Diversification Opportunities for Coeur Mining and Baltic Panamax
0.38 | Correlation Coefficient |
Weak diversification
The 3 months correlation between Coeur and Baltic is 0.38. Overlapping area represents the amount of risk that can be diversified away by holding Coeur Mining and Baltic Panamax in the same portfolio, assuming nothing else is changed. The correlation between historical prices or returns on Baltic Panamax and Coeur Mining is a relative statistical measure of the degree to which these equity instruments tend to move together. The correlation coefficient measures the extent to which returns on Coeur Mining are associated (or correlated) with Baltic Panamax. Values of the correlation coefficient range from -1 to +1, where. The correlation of zero (0) is possible when the price movement of Baltic Panamax has no effect on the direction of Coeur Mining i.e., Coeur Mining and Baltic Panamax go up and down completely randomly.
Pair Corralation between Coeur Mining and Baltic Panamax
Assuming the 90 days trading horizon Coeur Mining is expected to generate 2.52 times more return on investment than Baltic Panamax. However, Coeur Mining is 2.52 times more volatile than Baltic Panamax. It trades about -0.06 of its potential returns per unit of risk. Baltic Panamax is currently generating about -0.31 per unit of risk. If you would invest 625.00 in Coeur Mining on September 24, 2024 and sell it today you would lose (40.00) from holding Coeur Mining or give up 6.4% of portfolio value over 90 days.

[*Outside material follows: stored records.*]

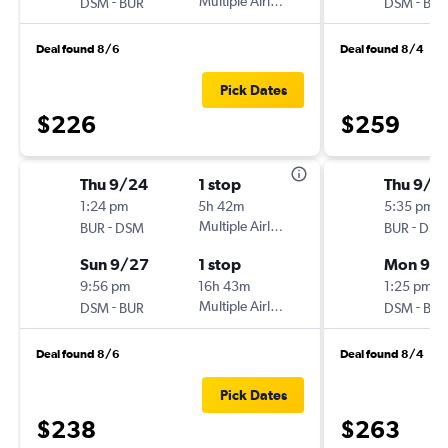
-
Multiple Airlines
-
DSM
BUR
DSM
BUR
Deal found 8/6
Deal found 8/4
Pick Dates
$226
$259
Thu 9/24
1 stop
Thu 9/3
1:24 pm
5h 42m
5:35 pm
-
Multiple Airlines
-
BUR
DSM
BUR
DSM
Sun 9/27
1 stop
Mon 9/
9:56 pm
16h 43m
1:25 pm
-
Multiple Airlines
-
DSM
BUR
DSM
BUR
Deal found 8/6
Deal found 8/4
Pick Dates
$238
$263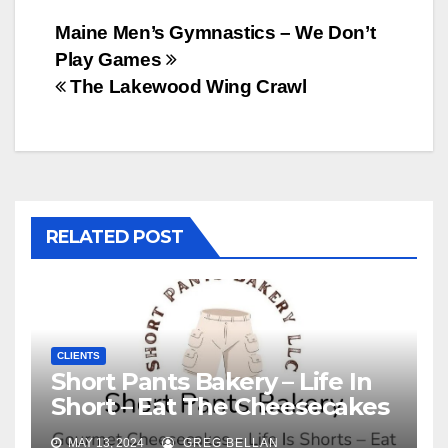
Post
Maine Men’s Gymnastics – We Don’t
Play Games
navigation
The Lakewood Wing Crawl
RELATED POST
CLIENTS
Short Pants Bakery – Life In
Short – Eat The Cheesecakes
MAY 13, 2024
GREG BELLAN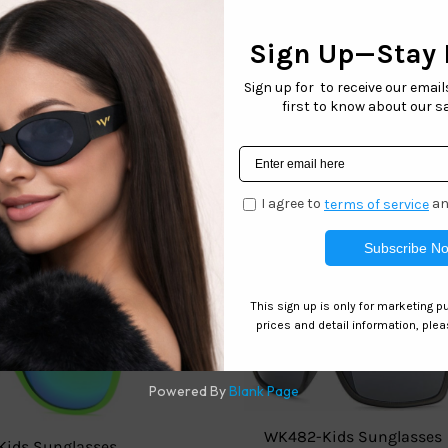
le Convenience
â€“ Sold in packs of 6 (single color & style).
 Versatile
â€“ Perfect for boutiques, pop-up shops, and online
 on these fashion-forward sunglasses before theyâ€™re gone! 
Related products
WK482-Kids Sunglasses
Kids Sunglasses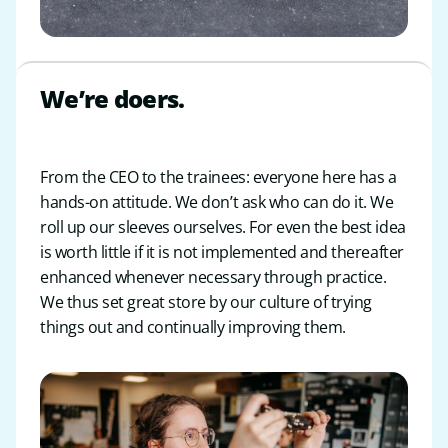
We’re doers.
From the CEO to the trainees: everyone here has a
hands-on attitude. We don’t ask who can do it. We
roll up our sleeves ourselves. For even the best idea
is worth little if it is not implemented and thereafter
enhanced whenever necessary through practice.
We thus set great store by our culture of trying
things out and continually improving them.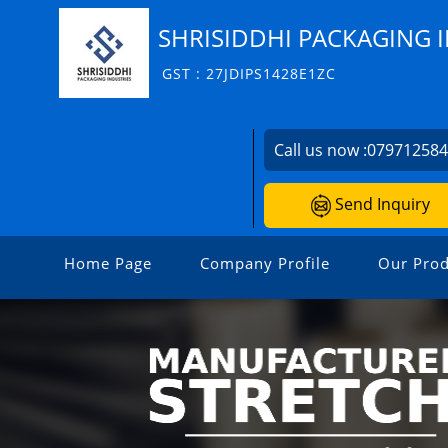
SHRISIDDHI PACKAGING 
GST : 27JDIPS1428E1ZC
Call us now :
07971258
Send Inquiry
Home Page
Company Profile
Our Prod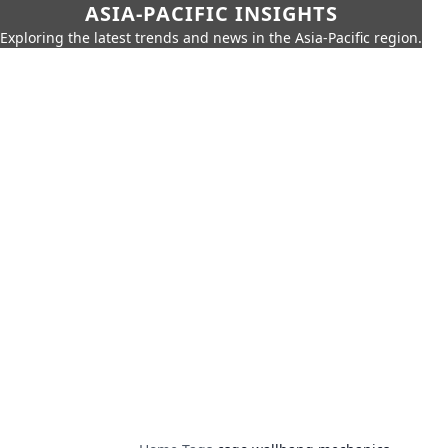
ASIA-PACIFIC INSIGHTS
Exploring the latest trends and news in the Asia-Pacific region.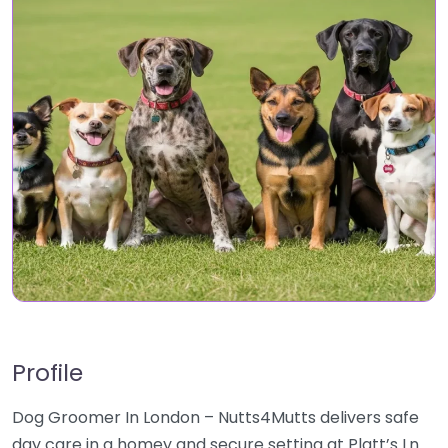
Profile
Dog Groomer In London – Nutts4Mutts delivers safe
day care in a homey and secure setting at Platt’s Ln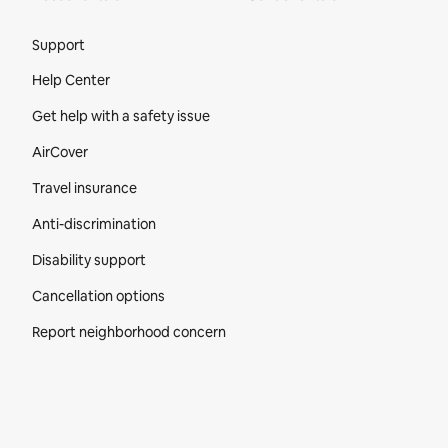
Site Footer
Support
Help Center
Get help with a safety issue
AirCover
Travel insurance
Anti-discrimination
Disability support
Cancellation options
Report neighborhood concern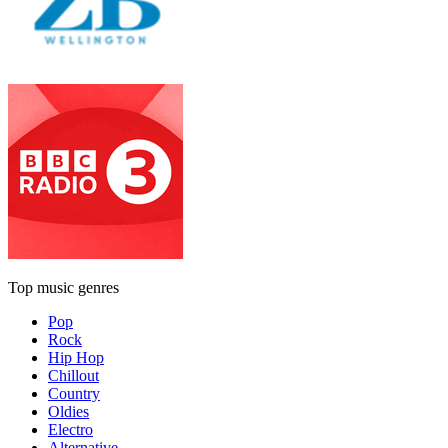
Top music genres
Pop
Rock
Hip Hop
Chillout
Country
Oldies
Electro
Alternative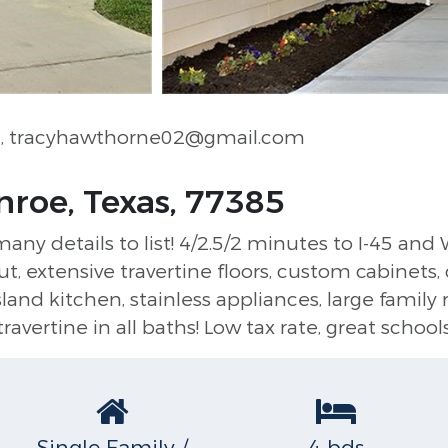
e
, tracyhawthorne02@gmail.com
nroe, Texas, 77385
 details to list! 4/2.5/2 minutes to I-45 and 
 extensive travertine floors, custom cabinets, d
land kitchen, stainless appliances, large family
travertine in all baths! Low tax rate, great school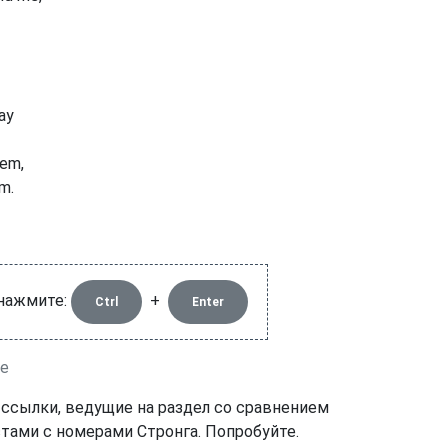
way
hem,
m.
 нажмите:
+
Ctrl
Enter
le
 ссылки, ведущие на раздел со сравнением
тами с номерами Стронга. Попробуйте.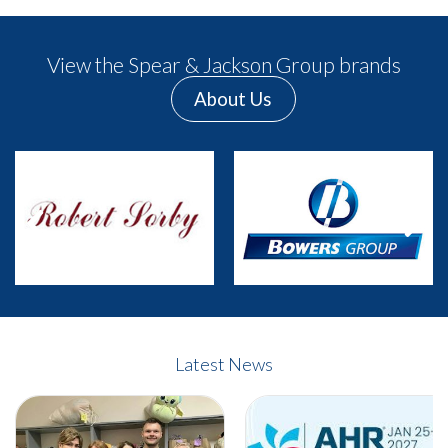
View the Spear & Jackson Group brands
About Us
Previous
Next
Latest News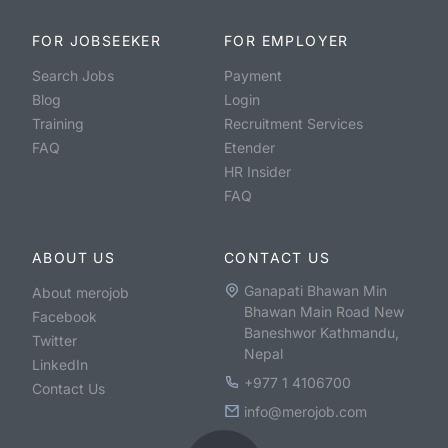
FOR JOBSEEKER
FOR EMPLOYER
Search Jobs
Payment
Blog
Login
Training
Recruitment Services
FAQ
Etender
HR Insider
FAQ
ABOUT US
CONTACT US
Ganapati Bhawan Min
About merojob
Bhawan Main Road New
Facebook
Baneshwor Kathmandu,
Twitter
Nepal
LinkedIn
+977 1 4106700
Contact Us
info@merojob.com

Time Period | 3 Months [change] |
Direction | Moves Together |
Strength | Very Weak |
Accuracy | 95.45% |
Values | Daily Returns |
Coeur Mining vs. Baltic Panamax
Performance |
Timeline |
Coeur Mining and Baltic Panamax Volatility Contrast
Predicted Return Density |
Returns |
Coeur Mining
Pair trading matchups for Coeur Mining
Baltic Panamax
Pair trading matchups for Baltic Panamax
Pair Trading with Coeur Mining and Baltic Panamax
The main advantage of trading using opposite Coeur Mining and Baltic Panamax positions is that it hedges away some unsystematic risk. Because of two separate transactions, even if Coeur Mining position performs unexpectedly, Baltic Panamax can make up some of the losses. Pair trading also minimizes risk from directional movements in the market. For example, if an entire industry or sector drops because of unexpected headlines, the short position in Baltic Panamax will offset losses from the drop in Baltic Panamax's long position.Coeur Mining vs. Uniper SE | Coeur Mining vs. Mulberry Group PLC | Coeur Mining vs. London Security Plc | Coeur Mining vs. Triad Group PLC |
Baltic Panamax vs. Oakley Capital Investments | Baltic Panamax vs. Herald Investment Trust | Baltic Panamax vs. Lowland Investment Co | Baltic Panamax vs. Kinnevik Investment AB |
Check out your portfolio center.Note that this page's information should be used as a complementary analysis to find the right mix of equity instruments to add to your existing portfolios or create a brand new portfolio. You can also try the Equity Forecasting module to use basic forecasting models to generate price predictions and determine price momentum.